▶ **INSTRUCTIONS TO FOLLOW**
Search the records for the word "that" and copy every line in which it occurs.

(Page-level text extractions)
######
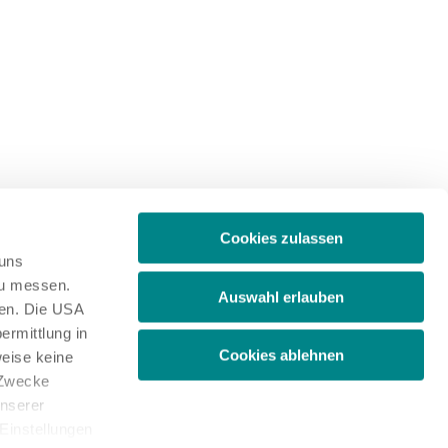
Cookies zulassen
 uns
zu messen.
Auswahl erlauben
ben. Die USA
ermittlung in
Cookies ablehnen
weise keine
 Zwecke
unserer
 Einstellungen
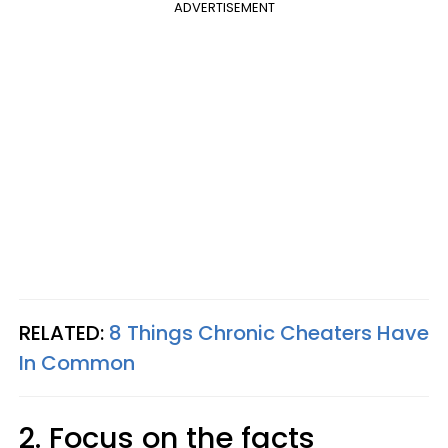
ADVERTISEMENT
RELATED:
8 Things Chronic Cheaters Have
In Common
2. Focus on the facts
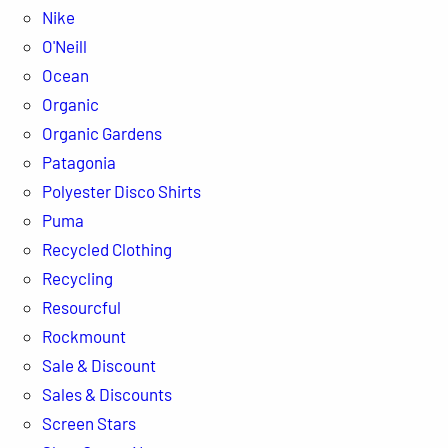
Nike
O'Neill
Ocean
Organic
Organic Gardens
Patagonia
Polyester Disco Shirts
Puma
Recycled Clothing
Recycling
Resourcful
Rockmount
Sale & Discount
Sales & Discounts
Screen Stars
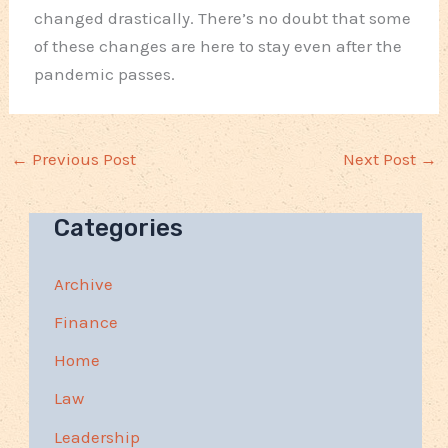
changed drastically. There’s no doubt that some
of these changes are here to stay even after the
pandemic passes.
←
Previous Post
Next Post
→
Categories
Archive
Finance
Home
Law
Leadership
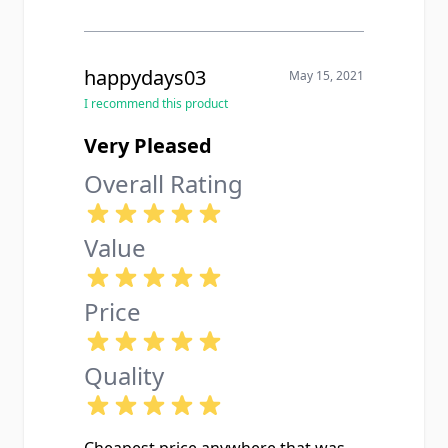
happydays03
May 15, 2021
I recommend this product
Very Pleased
Overall Rating
Value
Price
Quality
Cheapest price anywhere that was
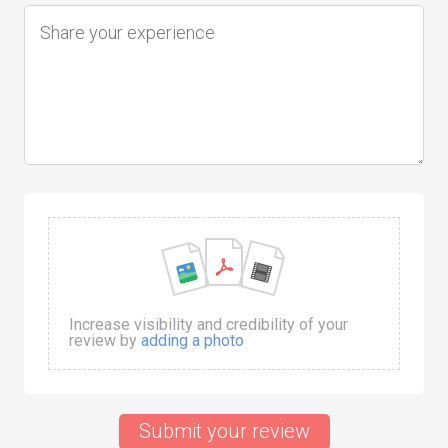
Increase visibility and credibility of your
review by
adding a photo
Submit your review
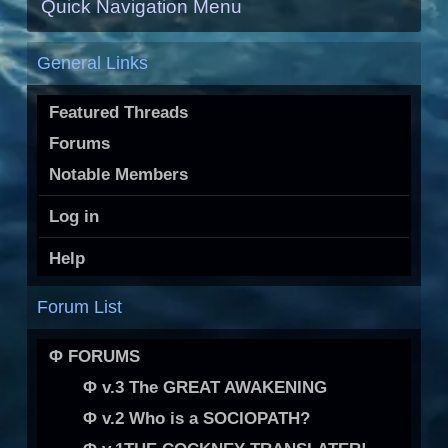
Quick Navigation Menu
General Links
Featured Threads
Forums
Notable Members
Log in
Help
Forum List
Φ FORUMS
Φ v.3 The GREAT AWAKENING
Φ v.2 Who is a SOCIOPATH?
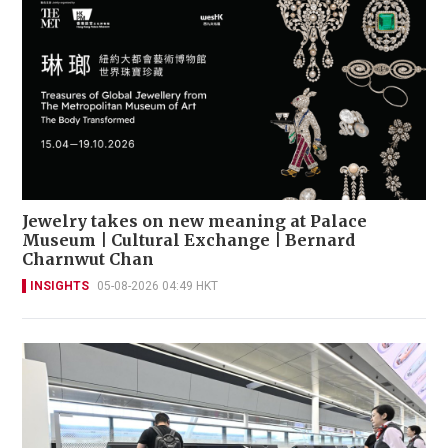
Jewelry takes on new meaning at Palace
Museum | Cultural Exchange | Bernard
Charnwut Chan
INSIGHTS
05-08-2026 04:49 HKT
######
▶ **EXPECTED ANSWER**
changed drastically. There’s no doubt that some
Cheapest price anywhere that was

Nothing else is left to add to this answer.